Weak German economic data weighed on the euro on Thursday, as well as the ECB’s latest monthly bulletin citing downside risks to the euro zone’s economic outlook.
Persistent hope that the European Central Bank will act to ease borrowing costs for Spain and Italy helped the European unit take back some of those losses, though investors were wary on the euro’s outlook.
The euro remained down 0.1 percent at $1.2294 but was well above Thursday’s low of $1.2266 and also above a more than two-year low of $1.2042 hit last month, though it was still shy of its one-month high of $1.2444 set on Monday.
“The euro is working its way through another small corrective phase within a massive, long-term downshift,” said Richard Hastings, macro strategist at Global Hunter Securities.
“A lot of attention is going to the euro’s existence, but our biggest worry is its price for now,” he said.
Still, euro buying flows have been observed in Asian morning trade recently, probably from funds squaring euro/dollar positions, said Yuji Saito, director of foreign exchange at Credit Agricole in Tokyo.

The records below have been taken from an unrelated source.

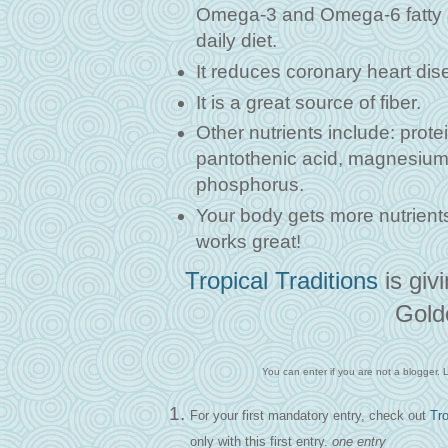
Omega-3 and Omega-6 fatty ac
daily diet.
It reduces coronary heart dis
It is a great source of fiber.
Other nutrients include: prote
pantothenic acid, magnesium,
phosphorus.
Your body gets more nutrients
works great!
Tropical Traditions
is giv
Gold
You can enter if you are not a blogger. Le
For your first mandatory entry, check out
Tro
only with this first entry.
one entry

“The euro has been supported by traders reducing their long dollar positions ahead of summer holidays,” Saito said. “There are reasons to be concerned, but a lack of fresh factors or comments from key European figures to prompt further euro selling has led traders to adjust their positions.”
The euro bought 96.62 yen, above its low of 96.33 yen the day before but below Tuesday’s peak of 97.82 yen. It was narrowly holding above its 14-day moving average, now at 96.23 yen.

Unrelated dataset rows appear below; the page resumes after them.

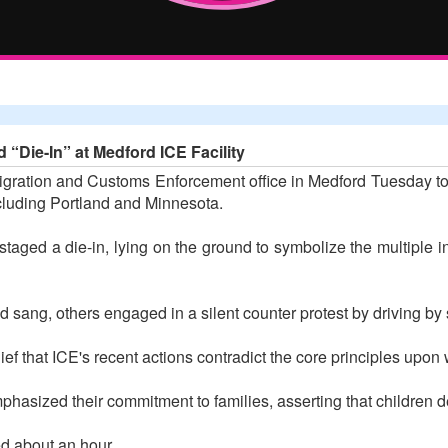
 “Die-In” at Medford ICE Facility
igration and Customs Enforcement office in Medford Tuesday to 
ncluding Portland and Minnesota.
aged a die-in, lying on the ground to symbolize the multiple ind
 sang, others engaged in a silent counter protest by driving by
ief that ICE's recent actions contradict the core principles upo
asized their commitment to families, asserting that children de
d about an hour.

The US dollar was buying 78.60, still wedged in the narrow 77.90-78.80 yen range that has held since late July, after rising to a three-week peak of 78.79 yen on Thursday.
Saito also noted that the dollar may be supported against the yen by a changing view of US bonds as Treasury yields have been inching up on solid U.S. data, which could help scale back expectations for another round of bond buying by the Federal Reserve.
Citigroup positioning indicators suggest that foreign exchange markets have long positions in the carry and commodity currencies that they are funding in US dollars and sterling rather than euros, said Greg Anderson, senior currency strategist at Citigroup in New York, in a note to clients.
“However, no position size is anywhere close to large and for the most part positions are either shrinking or remaining flat, despite favourable price movements,” he said.
The Australian dollar was down about 0.3 percent at $1.0535 following the release of the Reserve Bank of Australia’s quarterly statement on monetary policy, in which it upgraded its 2012 outlook for economic growth but warned a strong currency could constrain growth to a greater extent than in the past.
The Aussie rose to $1.0615 on Thursday, its highest level since March 20.
The dollar index stood at 82.659, down from its high of 82.789 the day before but still well above a one-month low of 82.041 touched on Tuesday.